/Mercari_Pricing_Challenge

Predicting the Prices for users of Mercari Japanese E-commerce website

Primary LanguageJupyter NotebookMIT LicenseMIT

Mercari_Pricing_Challenge

Vijay Tulluri Pranav Modem MIT LICENSE


Can you automatically suggest product prices to online sellers?

Product pricing gets even harder at scale, considering just how many products are sold online. Clothing has strong seasonal pricing trends and is heavily influenced by brand names, while electronics have fluctuating prices based on product specs.

Mercari, Japan’s biggest community-powered shopping app, knows this problem deeply. They’d like to offer pricing suggestions to sellers, but this is tough because their sellers are enabled to put just about anything, or any bundle of things, on Mercari's marketplace.
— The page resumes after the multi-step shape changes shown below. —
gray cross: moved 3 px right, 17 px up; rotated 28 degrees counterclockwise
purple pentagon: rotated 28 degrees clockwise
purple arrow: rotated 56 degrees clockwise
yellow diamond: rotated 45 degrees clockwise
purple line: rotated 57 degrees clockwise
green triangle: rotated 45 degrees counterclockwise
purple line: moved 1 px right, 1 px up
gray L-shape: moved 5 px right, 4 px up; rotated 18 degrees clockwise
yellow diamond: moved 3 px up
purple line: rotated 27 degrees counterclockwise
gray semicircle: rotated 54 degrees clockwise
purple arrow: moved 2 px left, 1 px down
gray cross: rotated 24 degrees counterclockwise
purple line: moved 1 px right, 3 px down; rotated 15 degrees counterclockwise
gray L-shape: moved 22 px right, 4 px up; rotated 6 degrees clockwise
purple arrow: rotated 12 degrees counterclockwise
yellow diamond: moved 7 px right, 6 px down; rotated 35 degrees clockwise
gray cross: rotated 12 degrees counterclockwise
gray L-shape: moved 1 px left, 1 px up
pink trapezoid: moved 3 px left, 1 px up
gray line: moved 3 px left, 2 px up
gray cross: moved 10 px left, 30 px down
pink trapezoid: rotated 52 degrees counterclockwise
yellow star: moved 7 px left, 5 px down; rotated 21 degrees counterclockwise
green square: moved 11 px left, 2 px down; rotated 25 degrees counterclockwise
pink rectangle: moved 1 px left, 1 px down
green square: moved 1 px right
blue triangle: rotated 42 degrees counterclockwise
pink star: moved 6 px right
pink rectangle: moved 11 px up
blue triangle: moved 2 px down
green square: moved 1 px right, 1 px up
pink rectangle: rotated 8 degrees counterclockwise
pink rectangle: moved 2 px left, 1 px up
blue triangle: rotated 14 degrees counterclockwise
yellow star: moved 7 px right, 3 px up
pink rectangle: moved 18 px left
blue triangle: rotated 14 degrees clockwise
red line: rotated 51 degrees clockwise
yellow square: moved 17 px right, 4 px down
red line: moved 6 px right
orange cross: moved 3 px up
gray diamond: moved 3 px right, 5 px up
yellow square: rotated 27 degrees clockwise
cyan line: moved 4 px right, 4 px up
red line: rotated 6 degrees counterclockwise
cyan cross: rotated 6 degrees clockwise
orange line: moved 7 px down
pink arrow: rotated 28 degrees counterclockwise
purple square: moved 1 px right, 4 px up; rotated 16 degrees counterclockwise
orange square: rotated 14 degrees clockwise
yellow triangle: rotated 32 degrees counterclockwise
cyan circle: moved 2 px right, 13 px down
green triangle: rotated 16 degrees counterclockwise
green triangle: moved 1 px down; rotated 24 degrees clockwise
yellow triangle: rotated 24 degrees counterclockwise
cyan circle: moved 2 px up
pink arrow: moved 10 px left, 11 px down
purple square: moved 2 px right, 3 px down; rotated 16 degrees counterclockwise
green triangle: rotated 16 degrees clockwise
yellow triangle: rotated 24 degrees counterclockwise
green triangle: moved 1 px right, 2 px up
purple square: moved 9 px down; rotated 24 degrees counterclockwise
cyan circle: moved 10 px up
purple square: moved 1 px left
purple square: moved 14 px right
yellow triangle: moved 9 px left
In this competition, Mercari’s challenging you to build an algorithm that automatically suggests the right product prices. You’ll be provided user-inputted text descriptions of their products, including details like product category name, brand name, and item condition.

Dataset Features

  • ID: the id of the listing
  • Name: the title of the listing
  • Item Condition: the condition of the items provided by the seller
  • Category Name: category of the listing
  • Brand Name: brand of the listing
  • Shipping: whether or not shipping cost was provided
  • Item Description: the full description of the item
  • Price: the price that the item was sold for. This is the target variable that you will predict. The unit is USD.

Key Words

  • Pricing Recommendation
  • Product Features
  • NLP
  • C2C & B2C

Representing and Mining Text


Since, text is the most unstructured form of all the available data, various types of noise are present in it and the data is not readily analyzable without any pre-processing. The entire process of cleaning and standardization of text, making it noise-free and ready for analysis is known as text pre-processing.

Fundamental Concepts

The importance of constructing mining-friendly data representations; Representation of text for data mining.

Important Terminologies

  • Document: One piece of text. It could be a single sentence, a paragraph, or even a full page report.
  • Tokens: Also known as terms. It is simply just a word. So many tokens form a document.
  • Corpus: A collection of documents.
  • Term Frequency (TF): Measures how often a term is in a single document
  • Inverse Document Frequency (IDF): distribution of a term over a corpus

Pre-Processing Techniques

  • Stop Word Removal: stop words are terms that have little no meaning in a given text. Think of it as the "noise" of data. Such terms include the words, "the", "a", "an", "to", and etc...

  • Bag of Words Representation: treats each word as a feature of the document

  • TFIDF: a common value representation of terms. It boosts or weighs words that have low occurences. For example, if the word "play" is common, then there is little to no boost. But if the word "mercari" is rare, then it has more boosts/weight.

  • N-grams: Sequences of adjacent words as terms. For example, since a word by itself may have little to no value, but if you were to put two words together and analyze it as a pair, then it might add more meaning. For example, "iPhone" VS "iPhone Charger"

  • Stemming and Lemmatization: Get the root meaning of the word

  • Topic Models: A type of model that represents a set of topics from a sequence of words.